A exposição a diferentes maneiras de pensar e agir pode muitas vezes
estimular inovação, criatividade e empreendedorismo. A diversidade gera
interesse e entusiasmo. Em 1970, Washington D.C. era uma cidade
birracial monótona na qual a cozinha internacional mais interessante era
a do Yenching Palace na Avenida Connecticut. Atualmente, a região
metropolitana de Washington D.C. sedia uma quantidade incrível de
diversidade étnica: é possível encontrar cozinha etíope, peruana,
cambojana e paquistanesa e viajar de um pequeno bairro étnico para
outro. A internacionalização da cidade estimulou outras formas de
interesse: ao se tornar um lugar onde pessoas jovens desejam viver, traz
música, arte e tecnologia e tem transformado a paisagem de bairros
inteiros. Histórias parecidas aconteceram em inúmeras outras áreas
metropolitanas ao redor do mundo, de Chicago a São Francisco, de Londres
a Berlim.
A
diversidade também é fundamental para a resiliência. Biólogos
ambientais apontam que monoculturas artificialmente produzidas são
altamente vulneráveis a doenças por falta de diversidade genética.
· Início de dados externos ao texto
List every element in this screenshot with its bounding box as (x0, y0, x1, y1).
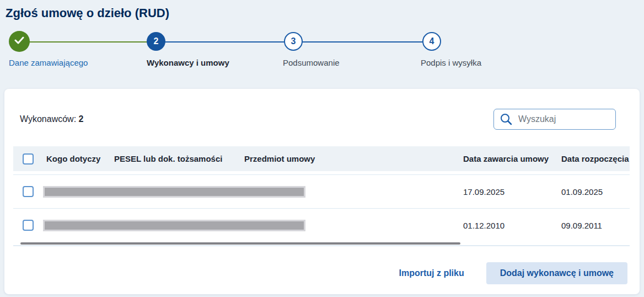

De
fato, a diversidade é o motor da própria evolução, que depende de
variabilidade genética e adaptação. Os ecologistas atuais preocupam-se
com a perda de diversidade em espécies ao redor do mundo em parte porque
ela representa uma ameaça à resiliência biológica no longo prazo.
Por
fim, há a questão da busca individual por identidade. As pessoas
frequentemente resistem a serem homogeneizadas em culturas mais amplas,
particularmente se não nasceram dentro dessas culturas. Querem que seus
respectivos “eus” sejam reconhecidos e celebrados, não suprimidos.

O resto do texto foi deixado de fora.